The episode I'm reviewing today is from a podcast called Philosophy Bites, which is an excellent little podcast I highly recommend. The producer interviews various working philosophers on intriguing questions of our day, such as whether killing in war is justifiable, whether it's morally acceptable to put limits on the benefits we give our children, and whether it's ever acceptable to use genetic manipulation to select or deselect desirable traits in children. As the title promises, all the interviews are short, usually around 15 minutes. If you want to listen, you can click on the "listen" link on the site, or you can subscribe to the podcast via iTunes or another podcast player like Beyond Pod.
|Philosopher Lucy Allais|
So how is forgiveness a paradox? From the paper: “Forgiving seems to mean ceasing to blame, but if blaming means holding the perpetrator responsible, then forgiveness requires not ceasing to blame, or else there will be nothing to forgive.” The forgiver must somehow cease to hold resentment against the offender, while still believing that the offender did something wrong. If you continue to believe the offender has done something wrong, are you truly forgiving them?

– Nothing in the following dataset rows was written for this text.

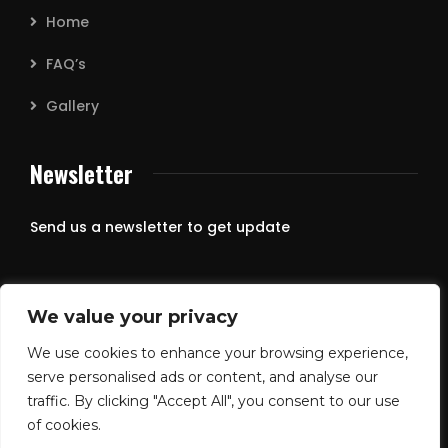
Home
FAQ’s
Gallery
Newsletter
Send us a newsletter to get update
We value your privacy
We use cookies to enhance your browsing experience,
serve personalised ads or content, and analyse our
traffic. By clicking "Accept All", you consent to our use
of cookies.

It is important, Allais noted, to distinguish forgiveness from other actions that mimic forgiveness: accepting, minimizing, justifying, and excusing. These actions may help the victim to let go of resentment, but they "involve not thinking of the act as seriously objectionable and not requiring of the wrongdoer that she act differently or account for her action.” If the victim tells herself the offender did nothing wrong and is blameless, then there's nothing to forgive. So it's not "forgiveness" she's doing. "Forgiveness involves seeing it as not justifiable, not excused, not acceptable, and still coming to see it as something not to hold against" the offender, Allais says. "And that's puzzling." Forgiveness and blame must co-exist.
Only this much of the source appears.